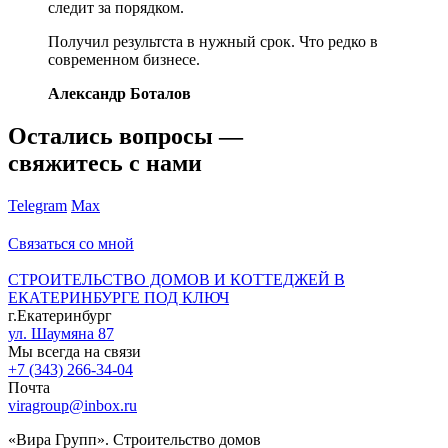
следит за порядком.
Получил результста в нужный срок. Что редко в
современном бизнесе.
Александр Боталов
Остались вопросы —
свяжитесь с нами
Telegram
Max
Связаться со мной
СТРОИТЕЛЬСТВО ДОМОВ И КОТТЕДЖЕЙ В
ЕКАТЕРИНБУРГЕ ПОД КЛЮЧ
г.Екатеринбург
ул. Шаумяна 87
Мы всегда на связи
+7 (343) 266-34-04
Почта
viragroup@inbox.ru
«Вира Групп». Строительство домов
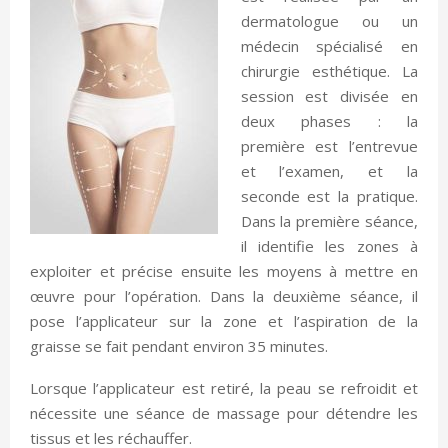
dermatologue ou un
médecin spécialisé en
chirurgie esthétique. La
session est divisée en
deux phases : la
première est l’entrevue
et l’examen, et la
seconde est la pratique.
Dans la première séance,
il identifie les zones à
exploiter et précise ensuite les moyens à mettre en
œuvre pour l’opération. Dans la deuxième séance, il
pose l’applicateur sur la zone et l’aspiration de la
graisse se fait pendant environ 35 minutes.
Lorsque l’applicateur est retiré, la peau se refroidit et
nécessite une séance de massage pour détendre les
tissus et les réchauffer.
+---+
§ Task
A word-for-word copy of the records is needed, one that contains no pictures.

§ Answer to this problem
следит за порядком.
Получил результста в нужный срок. Что редко в
современном бизнесе.
Александр Боталов
Остались вопросы —
свяжитесь с нами
Telegram
Max
Связаться со мной
СТРОИТЕЛЬСТВО ДОМОВ И КОТТЕДЖЕЙ В
ЕКАТЕРИНБУРГЕ ПОД КЛЮЧ
г.Екатеринбург
ул. Шаумяна 87
Мы всегда на связи
+7 (343) 266-34-04
Почта
viragroup@inbox.ru
«Вира Групп». Строительство домов
dermatologue ou un
médecin spécialisé en
chirurgie esthétique. La
session est divisée en
deux phases : la
première est l’entrevue
et l’examen, et la
seconde est la pratique.
Dans la première séance,
il identifie les zones à
exploiter et précise ensuite les moyens à mettre en
œuvre pour l’opération. Dans la deuxième séance, il
pose l’applicateur sur la zone et l’aspiration de la
graisse se fait pendant environ 35 minutes.
Lorsque l’applicateur est retiré, la peau se refroidit et
nécessite une séance de massage pour détendre les
tissus et les réchauffer.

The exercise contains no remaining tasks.